Признание юной натурщицы
Мы сидим с ней на диване в их квартире одни, и она сама попросила меня обнять ее крепко и прижать. Потому что она так сказала, я поняла, что она очень переживает, и ей непросто будет говорить об этой своей многолетней тайне…
— Ты помнишь, мать моя после развода с моим отцом, одно время все встречалась с мужиками, все думала замуж? — Киваю головой ей.
— Ну, тогда тебе было…
— Десять. Десять лет, вот… — Сказала с отдышкой и по тому, как она это сказала, поняла, что ей сейчас тяжело мне говорить об этом.
— Ну так вот… Все скоро уходили. Походят, походят к ней, потопчут ее как петушки и все! Что–то им все не нравилось? Может она и сама виновата в чем–то была, а может такие ей попадались? Но однажды она, после очередного опустошительного, и можно сказать, что и разрушительного отхода одного претендента, встретила меня из школы вся заплаканная и такая, такая…

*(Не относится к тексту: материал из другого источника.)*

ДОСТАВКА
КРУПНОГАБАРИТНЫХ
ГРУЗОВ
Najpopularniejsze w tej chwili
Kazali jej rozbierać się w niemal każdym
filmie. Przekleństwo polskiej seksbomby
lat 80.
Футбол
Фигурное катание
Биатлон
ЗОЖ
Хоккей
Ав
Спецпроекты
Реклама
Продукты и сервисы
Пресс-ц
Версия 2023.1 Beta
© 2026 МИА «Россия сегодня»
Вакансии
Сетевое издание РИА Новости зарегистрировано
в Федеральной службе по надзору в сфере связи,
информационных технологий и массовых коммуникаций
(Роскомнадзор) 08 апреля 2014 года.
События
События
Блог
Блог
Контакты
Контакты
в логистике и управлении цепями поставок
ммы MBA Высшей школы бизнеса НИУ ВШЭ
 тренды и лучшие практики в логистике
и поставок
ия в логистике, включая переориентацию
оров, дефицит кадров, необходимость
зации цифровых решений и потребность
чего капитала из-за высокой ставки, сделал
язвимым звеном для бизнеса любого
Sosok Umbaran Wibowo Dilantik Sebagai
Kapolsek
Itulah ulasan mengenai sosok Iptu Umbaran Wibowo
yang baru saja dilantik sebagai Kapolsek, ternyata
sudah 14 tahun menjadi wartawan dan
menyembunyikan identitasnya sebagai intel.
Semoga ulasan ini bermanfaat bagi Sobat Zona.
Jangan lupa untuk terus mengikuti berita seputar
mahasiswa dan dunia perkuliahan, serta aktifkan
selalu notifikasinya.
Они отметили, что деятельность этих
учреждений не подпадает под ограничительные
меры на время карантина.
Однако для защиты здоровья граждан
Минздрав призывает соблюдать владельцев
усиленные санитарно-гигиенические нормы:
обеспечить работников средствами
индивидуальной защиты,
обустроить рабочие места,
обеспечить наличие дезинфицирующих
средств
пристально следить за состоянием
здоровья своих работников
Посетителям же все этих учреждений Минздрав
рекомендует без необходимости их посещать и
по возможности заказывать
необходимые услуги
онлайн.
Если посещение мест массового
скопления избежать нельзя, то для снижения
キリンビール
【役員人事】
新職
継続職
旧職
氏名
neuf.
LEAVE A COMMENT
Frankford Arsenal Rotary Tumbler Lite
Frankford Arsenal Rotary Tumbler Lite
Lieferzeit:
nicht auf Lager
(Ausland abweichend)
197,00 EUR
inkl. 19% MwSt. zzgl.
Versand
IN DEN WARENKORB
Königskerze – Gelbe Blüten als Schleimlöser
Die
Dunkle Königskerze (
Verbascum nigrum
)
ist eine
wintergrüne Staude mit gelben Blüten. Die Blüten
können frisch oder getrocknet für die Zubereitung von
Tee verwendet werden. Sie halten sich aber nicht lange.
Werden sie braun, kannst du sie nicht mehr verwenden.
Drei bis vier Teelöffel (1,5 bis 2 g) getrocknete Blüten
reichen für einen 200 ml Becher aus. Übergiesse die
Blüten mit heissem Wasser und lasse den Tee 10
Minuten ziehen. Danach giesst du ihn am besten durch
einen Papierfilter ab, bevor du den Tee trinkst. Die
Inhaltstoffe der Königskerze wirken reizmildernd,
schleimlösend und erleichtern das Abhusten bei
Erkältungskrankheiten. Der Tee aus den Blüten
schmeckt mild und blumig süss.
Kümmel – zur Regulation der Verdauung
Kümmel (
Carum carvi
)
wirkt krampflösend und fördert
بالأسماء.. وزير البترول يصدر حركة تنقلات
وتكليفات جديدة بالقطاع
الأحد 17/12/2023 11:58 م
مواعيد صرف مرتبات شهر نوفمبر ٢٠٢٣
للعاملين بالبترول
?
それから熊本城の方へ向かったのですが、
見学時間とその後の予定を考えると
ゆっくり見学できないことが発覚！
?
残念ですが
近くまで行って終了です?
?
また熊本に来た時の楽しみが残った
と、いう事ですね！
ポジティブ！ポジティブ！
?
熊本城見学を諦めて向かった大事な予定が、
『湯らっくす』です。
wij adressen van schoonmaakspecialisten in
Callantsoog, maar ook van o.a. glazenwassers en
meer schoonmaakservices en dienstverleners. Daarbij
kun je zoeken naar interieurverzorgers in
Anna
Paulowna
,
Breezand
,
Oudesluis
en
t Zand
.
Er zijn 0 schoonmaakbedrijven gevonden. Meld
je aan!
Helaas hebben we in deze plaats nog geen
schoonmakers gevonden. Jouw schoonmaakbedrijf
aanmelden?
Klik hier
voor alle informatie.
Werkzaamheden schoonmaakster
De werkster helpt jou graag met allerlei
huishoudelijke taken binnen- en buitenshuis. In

Мне ее никогда не было жаль, а тут я словно с ней самой все переживать стала. Она мне рассказывает о ком–то, а я не слушаю, стою перед ней, она меня между своих коленей поставила и обхватила руками за бедра, притянула. И все мне говорит и говорит о ком–то. А я и не слушаю, стою сначала, а потом по мере того, как она все вспоминает и все мне жалостливее и жалостливее. Я ее сначала коснулась. Стала по плечику гладить, а потом уже осмелела. Она ведь никогда меня не погладила, не поцеловала даже. Так вот я уже стала ее волосы гладить и успокаивать, что–то такое говорить ей: мол, ничего, найдет другого и хорошего, и он не только ей, но и мне, словно папка родной станет, и все такое ей треплюсь… Жалко ее было, понимаешь, очень!